As a more specific example of how your relationship with items might change, Grøndal pointed to certain choicer, colour-coded objects you might discover during your initial forays. “In the beginning, you’re finding fancy items that look expensive, but might actually have better utility if you break them down, to craft things that are more useful to you in the moment,” he commented. “But eventually those items start having their own value, because there’s other items that are dependent on them that you can start crafting.
“And then I at least feel - and at least, that’s the feedback we’re hearing so far - that it changes and every item becomes interesting in its own way. It doesn’t mean that you have to collect every single type of item - that’s not the purpose, but at least you can be more deliberate about what items you choose to hunt for.”
I’m often contemptuous of games that hinge on the thrill of collecting stuff in order to enhance a character or loadout. I think that games driven by material acquisition and progression tend to be either worryingly compulsive - to the point that players are conditioned to bypass more intriguing parts of the game, as they strive to optimise their gear - or extremely boring (or both, as in Diablo 4). The restive, rummaging tedium of it all is worsened when the game in question is also a live service operation that profits by keeping you churning away at the gear or level-up treadmill.
At the same time, I think my apathy for such things lacks nuance. I often disregard the cleverness of in-game economies and how they can be tuned to create specific moods, or support particular stories. To reach for an overfamiliar example of Doing It Right, the Dark Souls games ravel together a whole mythology through their kit, and their levels are more fascinating for the cunning arrangement of trinkets, including what we might otherwise dismissively call “farming” opportunities.
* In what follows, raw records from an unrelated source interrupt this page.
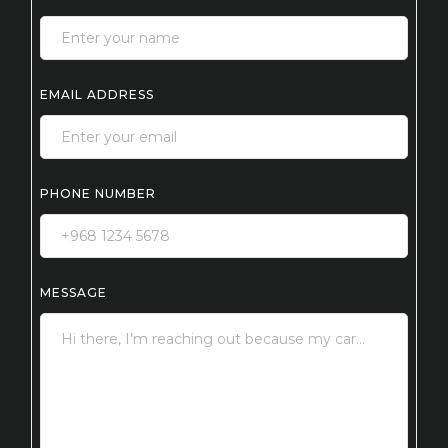
EMAIL ADDRESS
PHONE NUMBER
MESSAGE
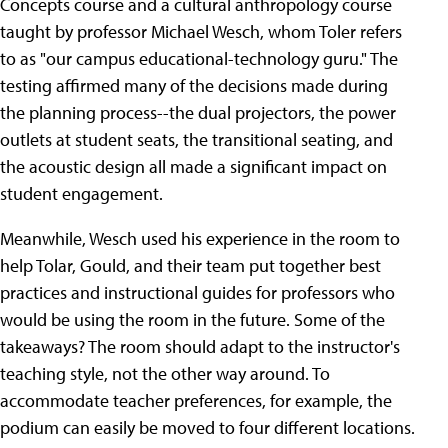
Concepts course and a cultural anthropology course
taught by professor Michael Wesch, whom Toler refers
to as "our campus educational-technology guru." The
testing affirmed many of the decisions made during
the planning process--the dual projectors, the power
outlets at student seats, the transitional seating, and
the acoustic design all made a significant impact on
student engagement.
Meanwhile, Wesch used his experience in the room to
help Tolar, Gould, and their team put together best
practices and instructional guides for professors who
would be using the room in the future. Some of the
takeaways? The room should adapt to the instructor's
teaching style, not the other way around. To
accommodate teacher preferences, for example, the
podium can easily be moved to four different locations.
Arc Raiders is a very different kind of game, but Grøndal’s remarks make me hopeful that it might conjure a similar mystique, perhaps in concert with Embark’s unfolding of the game’s backstory via narrative quests and codex entries, and specifically the origins of the marauding ARC robots.
“For the person who is willing to look, there’s a lot of things in the world to observe, so there’s a lot of environmental storytelling that you start puzzle things together and what’s happening,” Grøndal told me. “And again, this is just the start of the game - we have a pretty ambitious plan about how we want to continue telling the narrative, and evolving the game over time through different means.”